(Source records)
________________

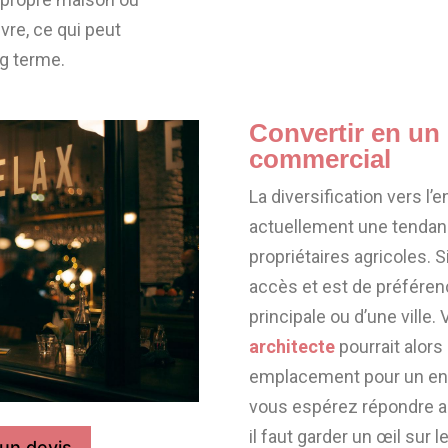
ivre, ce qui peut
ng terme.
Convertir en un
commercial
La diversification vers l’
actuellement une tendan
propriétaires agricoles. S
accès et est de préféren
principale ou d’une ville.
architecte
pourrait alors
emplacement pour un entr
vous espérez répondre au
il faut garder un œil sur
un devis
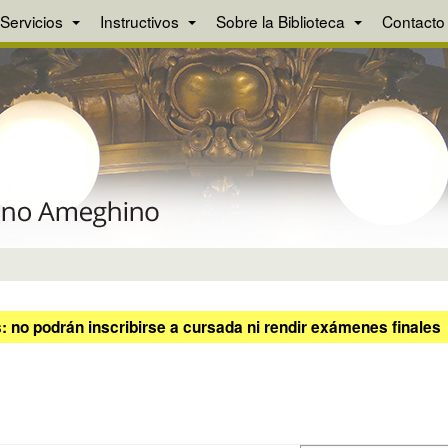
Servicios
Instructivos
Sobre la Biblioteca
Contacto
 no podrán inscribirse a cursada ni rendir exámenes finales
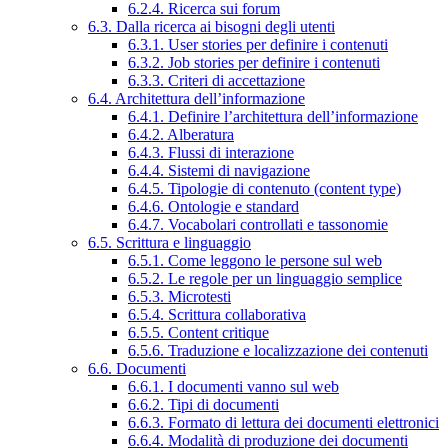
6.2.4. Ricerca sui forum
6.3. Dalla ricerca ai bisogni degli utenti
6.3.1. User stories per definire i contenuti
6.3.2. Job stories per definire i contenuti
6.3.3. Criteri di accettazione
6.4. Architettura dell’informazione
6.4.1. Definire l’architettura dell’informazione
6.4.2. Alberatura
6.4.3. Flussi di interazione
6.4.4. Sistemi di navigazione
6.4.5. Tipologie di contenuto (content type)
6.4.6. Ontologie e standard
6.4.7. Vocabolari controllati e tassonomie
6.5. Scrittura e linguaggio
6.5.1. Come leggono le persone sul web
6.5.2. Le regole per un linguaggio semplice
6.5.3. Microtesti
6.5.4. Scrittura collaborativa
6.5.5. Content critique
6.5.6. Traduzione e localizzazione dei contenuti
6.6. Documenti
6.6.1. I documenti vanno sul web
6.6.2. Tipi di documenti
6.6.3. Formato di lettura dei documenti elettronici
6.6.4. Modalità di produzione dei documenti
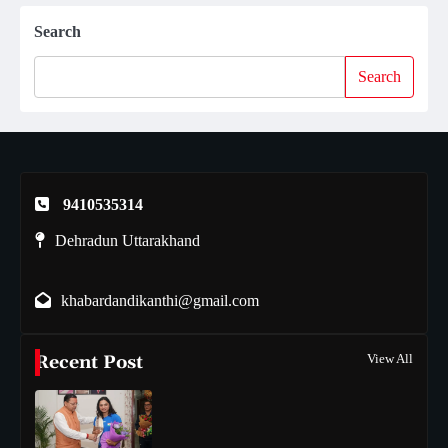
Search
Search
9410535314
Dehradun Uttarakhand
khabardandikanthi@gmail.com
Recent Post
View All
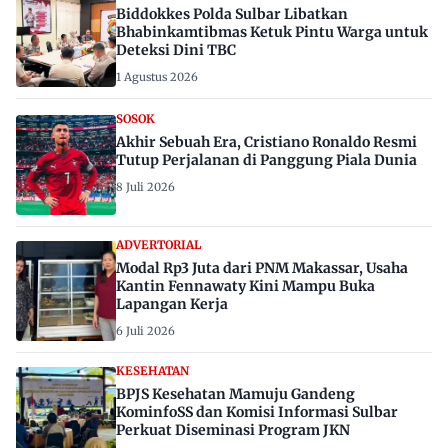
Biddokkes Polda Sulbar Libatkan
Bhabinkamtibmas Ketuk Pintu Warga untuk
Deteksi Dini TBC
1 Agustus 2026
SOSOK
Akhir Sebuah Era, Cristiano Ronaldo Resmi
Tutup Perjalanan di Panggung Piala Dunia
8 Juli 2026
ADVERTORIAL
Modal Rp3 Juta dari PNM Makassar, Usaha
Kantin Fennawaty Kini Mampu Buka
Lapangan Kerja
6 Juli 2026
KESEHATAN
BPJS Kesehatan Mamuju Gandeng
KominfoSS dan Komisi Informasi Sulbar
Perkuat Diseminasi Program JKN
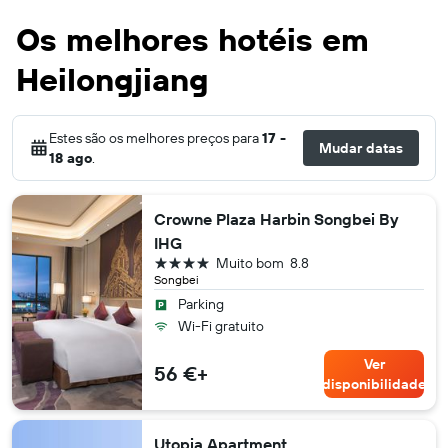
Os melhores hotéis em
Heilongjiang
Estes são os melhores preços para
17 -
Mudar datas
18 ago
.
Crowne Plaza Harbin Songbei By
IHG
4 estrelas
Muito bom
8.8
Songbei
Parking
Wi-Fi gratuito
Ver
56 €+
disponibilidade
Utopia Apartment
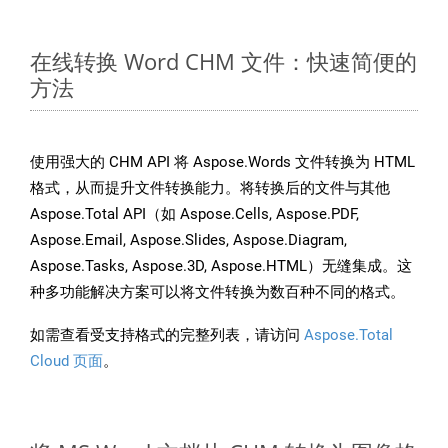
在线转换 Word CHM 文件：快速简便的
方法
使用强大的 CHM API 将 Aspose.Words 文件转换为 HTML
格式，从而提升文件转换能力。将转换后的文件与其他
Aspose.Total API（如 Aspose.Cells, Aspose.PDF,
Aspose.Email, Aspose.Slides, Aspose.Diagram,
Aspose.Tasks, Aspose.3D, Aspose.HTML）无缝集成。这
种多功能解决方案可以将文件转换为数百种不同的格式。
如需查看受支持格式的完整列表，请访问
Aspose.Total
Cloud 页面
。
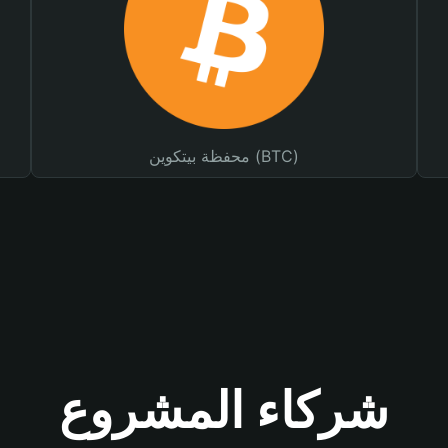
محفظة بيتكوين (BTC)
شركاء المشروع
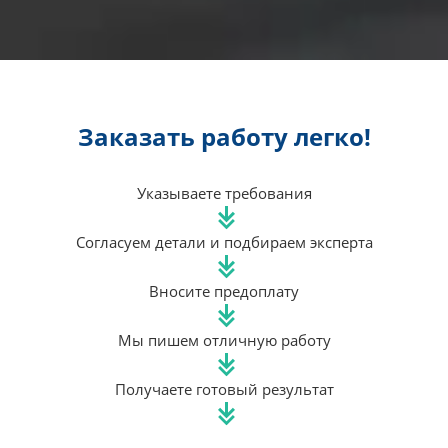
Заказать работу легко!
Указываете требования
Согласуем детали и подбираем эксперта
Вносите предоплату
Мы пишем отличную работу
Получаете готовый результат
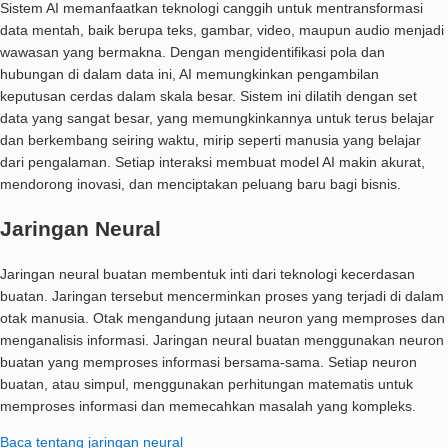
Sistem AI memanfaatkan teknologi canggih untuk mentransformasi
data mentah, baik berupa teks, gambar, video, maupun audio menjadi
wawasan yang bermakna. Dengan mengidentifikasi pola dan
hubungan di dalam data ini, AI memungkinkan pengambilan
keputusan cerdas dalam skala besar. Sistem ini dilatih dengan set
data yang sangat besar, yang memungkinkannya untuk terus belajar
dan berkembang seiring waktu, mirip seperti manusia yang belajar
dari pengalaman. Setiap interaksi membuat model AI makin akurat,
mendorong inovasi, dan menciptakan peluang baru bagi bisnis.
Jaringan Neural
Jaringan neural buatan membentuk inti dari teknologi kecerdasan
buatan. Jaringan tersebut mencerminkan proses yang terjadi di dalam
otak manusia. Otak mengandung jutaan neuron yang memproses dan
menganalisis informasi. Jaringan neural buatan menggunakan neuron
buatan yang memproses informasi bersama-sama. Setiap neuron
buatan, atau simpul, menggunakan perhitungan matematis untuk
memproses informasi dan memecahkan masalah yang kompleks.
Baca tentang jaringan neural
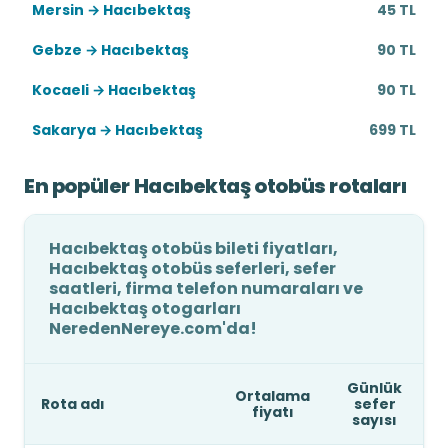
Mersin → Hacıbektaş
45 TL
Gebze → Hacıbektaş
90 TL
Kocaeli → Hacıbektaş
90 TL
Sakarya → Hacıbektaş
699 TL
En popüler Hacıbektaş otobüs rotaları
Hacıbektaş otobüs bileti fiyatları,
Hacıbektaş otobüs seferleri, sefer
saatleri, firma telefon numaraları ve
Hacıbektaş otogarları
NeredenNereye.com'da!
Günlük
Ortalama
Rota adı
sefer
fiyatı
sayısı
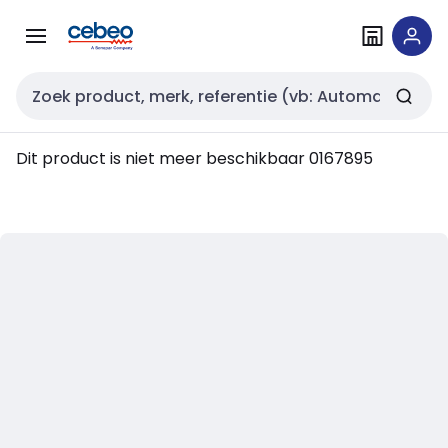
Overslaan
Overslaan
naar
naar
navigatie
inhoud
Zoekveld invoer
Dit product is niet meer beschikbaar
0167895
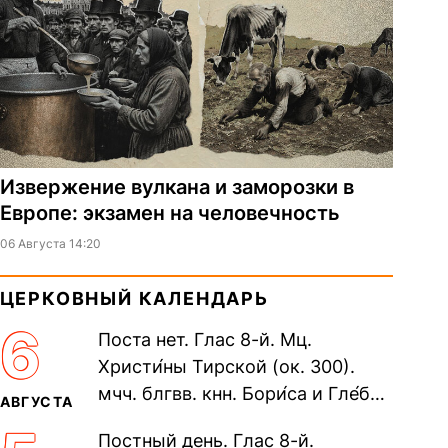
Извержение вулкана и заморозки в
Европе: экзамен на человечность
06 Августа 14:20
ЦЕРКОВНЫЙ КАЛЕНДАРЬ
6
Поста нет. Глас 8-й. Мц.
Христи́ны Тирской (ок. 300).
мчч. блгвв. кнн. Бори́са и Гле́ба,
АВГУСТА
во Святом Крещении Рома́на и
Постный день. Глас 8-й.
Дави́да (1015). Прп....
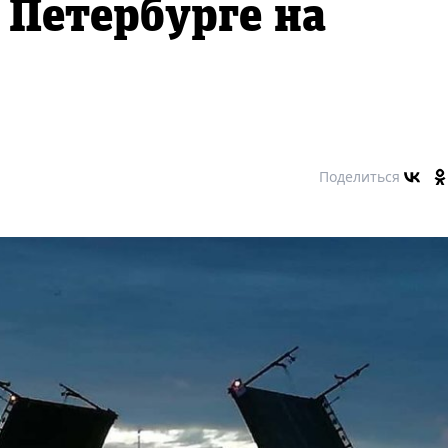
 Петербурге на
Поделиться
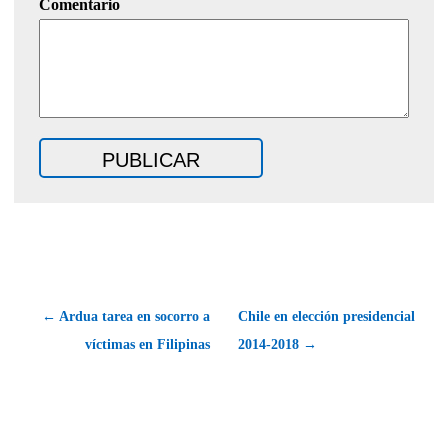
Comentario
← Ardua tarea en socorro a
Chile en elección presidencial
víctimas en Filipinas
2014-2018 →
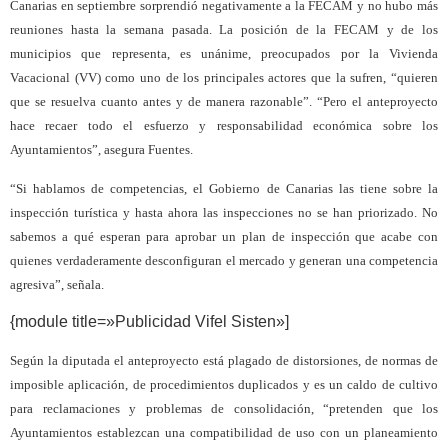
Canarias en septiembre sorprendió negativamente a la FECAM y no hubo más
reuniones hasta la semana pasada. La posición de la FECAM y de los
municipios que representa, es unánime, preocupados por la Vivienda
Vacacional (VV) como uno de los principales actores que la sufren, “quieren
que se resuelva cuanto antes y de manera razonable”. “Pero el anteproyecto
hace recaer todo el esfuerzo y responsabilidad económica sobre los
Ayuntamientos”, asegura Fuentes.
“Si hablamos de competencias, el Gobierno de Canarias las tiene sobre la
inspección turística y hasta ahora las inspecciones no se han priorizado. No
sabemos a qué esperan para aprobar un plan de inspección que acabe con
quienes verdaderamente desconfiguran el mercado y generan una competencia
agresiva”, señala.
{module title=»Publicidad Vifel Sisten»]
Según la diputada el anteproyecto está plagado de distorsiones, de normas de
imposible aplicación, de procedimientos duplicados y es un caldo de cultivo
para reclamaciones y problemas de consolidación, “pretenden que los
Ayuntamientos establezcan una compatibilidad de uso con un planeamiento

________________

Find the line with "principale ou d’une ville." in the data above, and from there retype each line exactly through the line with "6.5. Scrittura e linguaggio", skipping the pictures along the way.

principale ou d’une ville.
architecte
pourrait alors
emplacement pour un entr
vous espérez répondre au
il faut garder un œil sur
un devis
Servicios
Instructivos
Sobre la Biblioteca
Contacto
 no podrán inscribirse a cursada ni rendir exámenes finales
6.2.4. Ricerca sui forum
6.3. Dalla ricerca ai bisogni degli utenti
6.3.1. User stories per definire i contenuti
6.3.2. Job stories per definire i contenuti
6.3.3. Criteri di accettazione
6.4. Architettura dell’informazione
6.4.1. Definire l’architettura dell’informazione
6.4.2. Alberatura
6.4.3. Flussi di interazione
6.4.4. Sistemi di navigazione
6.4.5. Tipologie di contenuto (content type)
6.4.6. Ontologie e standard
6.4.7. Vocabolari controllati e tassonomie
6.5. Scrittura e linguaggio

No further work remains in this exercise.